This repository contains two packages designed to enhance Apache Airflow's integration with Databricks, using Granulate's performance monitoring technology. These packages allow easy and efficient integration of Granulate's optimization capabilities into your Airflow-Databricks workflows.
The apache-airflow-granulate-databricks
package is an open-source plugin for Apache Airflow. It facilitates the integration of Granulate's performance monitoring agent with Databricks jobs orchestrated by Airflow. This package offers several modes of operation, including passive mode, auto-patch for specific DAGs, and auto-patch for all DAGs.
Key Features:
- Manual and automatic patching of Databricks operators.
- Compatibility with Databricks Airflow Provider versions 4.2.0 to 6.0.0.
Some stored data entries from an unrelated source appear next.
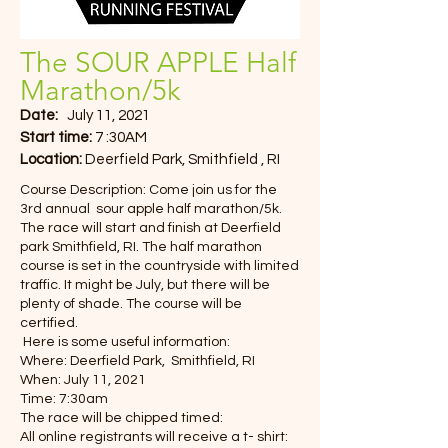
The SOUR APPLE Half
Marathon/5k
Date:
July 11, 2021
Start time:
7 :30AM
Location:
Deerfield Park, Smithfield , RI
Course Description: Come join us for the
3rd annual sour apple half marathon/5k.
The race will start and finish at Deerfield
park Smithfield, RI. The half marathon
course is set in the countryside with limited
traffic. It might be July, but there will be
plenty of shade. The course will be
certified.
Here is some useful information:
Where: Deerfield Park, Smithfield, RI
When: July 11, 2021
Time: 7:30am
The race will be chipped timed:
All online registrants will receive a t- shirt:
- Supports Python version 3.7 or higher.
For detailed information, installation instructions, and usage guidelines, see the README in its directory.
The apache-airflow-granulate-databricks-auto-patch
package acts as a flag for enabling the 'auto-patch' feature in the apache-airflow-granulate-databricks
package. It simplifies the process of automatically applying Granulate's enhancements to all DAGs in your Airflow environment.
Purpose:
- Used in conjunction with the main plugin to enable global auto-patching.
- Automates the inclusion of
GRANULATE_JOB_NAME
in Databricks jobs across all DAGs.
For more information on this package, refer to its README.
To use these packages, you can install them via pip, as detailed in the individual READMEs. Ensure you choose the correct installation method based on your desired mode of operation.
For support, questions, or issues related to either of these packages, please open an issue in this GitHub repository. We aim to provide timely and helpful responses to all inquiries.
Both packages are licensed under the Apache License 2.0. For more details, see the LICENSE file.